Last Flowers - Radiohead.

Saturday, June 6, 2009

Thy Button-sewn Eyes.

I’ve been awaiting the new Henry Selick with stretched toes and bitten fingernails. In my opinion, Selick’s peak was in 1993 when he coupled up with Burton’s story to create the immortal “The Nightmare Before Christmas”. Selick’s career so far has been brief and non-vibrant ever since; I personally believe the reasons can be summed up in Selick constantly failing to find a grotesque hard-core dark content that he can fine-tune into a more pleasant film.

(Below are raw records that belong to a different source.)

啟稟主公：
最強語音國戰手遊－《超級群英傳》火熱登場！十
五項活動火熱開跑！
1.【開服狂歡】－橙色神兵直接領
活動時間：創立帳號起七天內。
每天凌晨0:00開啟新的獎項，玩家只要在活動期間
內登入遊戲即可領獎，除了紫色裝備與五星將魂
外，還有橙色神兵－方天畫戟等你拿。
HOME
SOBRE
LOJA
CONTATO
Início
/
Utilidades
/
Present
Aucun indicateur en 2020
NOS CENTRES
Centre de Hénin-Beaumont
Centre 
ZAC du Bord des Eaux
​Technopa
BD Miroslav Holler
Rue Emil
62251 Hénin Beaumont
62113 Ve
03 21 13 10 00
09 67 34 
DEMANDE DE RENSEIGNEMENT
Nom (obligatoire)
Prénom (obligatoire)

I mean, working with Burton in the early nineties will definitely leave you for a while starving for an equally mind-blasting content.

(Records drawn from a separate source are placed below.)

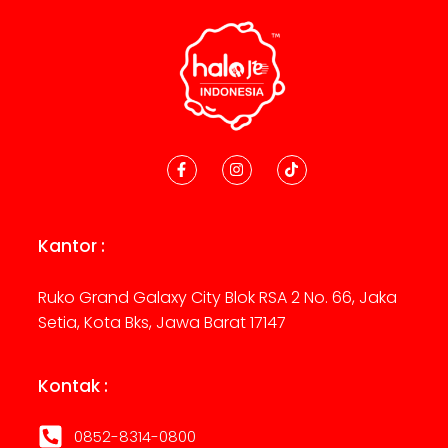
Kantor :
Ruko Grand Galaxy City Blok RSA 2 No. 66, Jaka
Setia, Kota Bks, Jawa Barat 17147
Kontak :
0852-8314-0800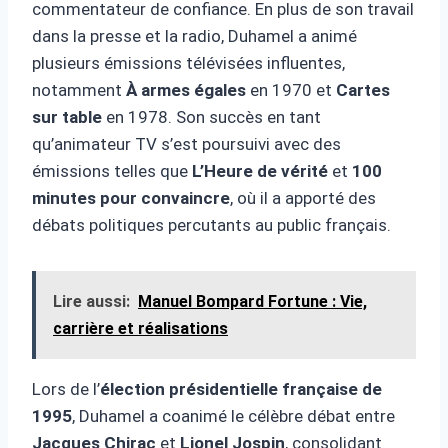
commentateur de confiance. En plus de son travail
dans la presse et la radio, Duhamel a animé
plusieurs émissions télévisées influentes,
notamment
À armes égales
en 1970 et
Cartes
sur table
en 1978. Son succès en tant
qu’animateur TV s’est poursuivi avec des
émissions telles que
L’Heure de vérité
et
100
minutes pour convaincre
, où il a apporté des
débats politiques percutants au public français.
Lire aussi:
Manuel Bompard Fortune : Vie,
carrière et réalisations
Lors de l’
élection présidentielle française de
1995
, Duhamel a coanimé le célèbre débat entre
Jacques Chirac
et
Lionel Jospin
, consolidant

Nobody can ever tell if Selick gave up or had a hard time with mediocrity, but then came Neil Gaiman with his 2002 9-pages novella “Coraline”. Frequently compared to Lewis Carroll’s “Alice in Wonderland” and described to have been found scarier by adults more than children, “Coraline” was the awaited content for Selick to convert into his new 2009 stop-motion film. He did a great job, making a festive out of the simple illustrations one can find in a 9-pages comic strip using the concept of stop-motion. The same one used all over by the Burton-infused “The Nightmare Before Christmas” and “Vincent”; defined by Wikipedia as an “animation technique to make a physically manipulated object appear to move on its own”.

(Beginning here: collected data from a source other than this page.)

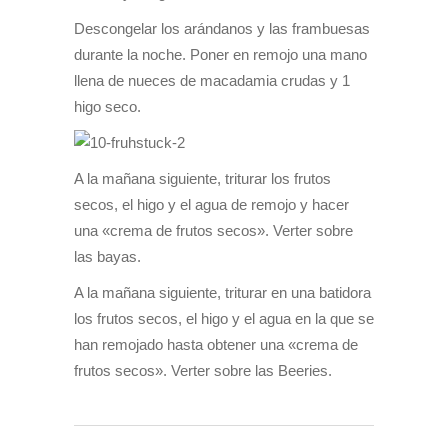
Descongelar los arándanos y las frambuesas
durante la noche. Poner en remojo una mano
llena de nueces de macadamia crudas y 1
higo seco.
A la mañana siguiente, triturar los frutos
secos, el higo y el agua de remojo y hacer
una «crema de frutos secos». Verter sobre
las bayas.
A la mañana siguiente, triturar en una batidora
los frutos secos, el higo y el agua en la que se
han remojado hasta obtener una «crema de
frutos secos». Verter sobre las Beeries.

My initial reaction after watching the movie was not all that impressed; especially that it had neither a Danny Elfman soundtrack nor any rhyming literature-orgasmic Tim Burton conversations. However, it grew on me, for the rest of the day; I couldn’t get the story out of my mind. I mean, this is sheer genius. Coraline, the unsatisfied ignored-from-her-parents-blue-haired kid gets to find a secret door where she gets inside to get to her “other family” who get her everything she wants and lacks in her “real life” including waves of good food, a better garden, better neighbours, pure attention from everyone’s side… correct pronunciation of her name. However, since there is no such thing as a free lunch, her other mother tells her that she can stay there forever if she wants to, on the one condition of “sewing buttons in her eyes” for her to be just like them. If I read this novella when I was a child, I would have probably been blind by now for I would have definitely tried to sew buttons into my eyes… I mean what sort of grotesque drug was Gaiman on. It had been a long time since someone gave me a simple metaphor I can dwell and day dream about. Coraline left me with a mission of acquiring the novella in my possession – even though this whole possession of things stuff was never really my thing – in addition to his Sandman comic series especially when he gets to introduce Death as the older sister, tag lined “How would you feel if Death was your older sister?” but that’s another story…

1 comment:

Anonymous said...

I just watched it.
Actually I paused where she's having breakfast with the old damme to save her parents so technically i'm watching it.

I love it.
Thank you for writing such an elegant teasing non-spoiling critique.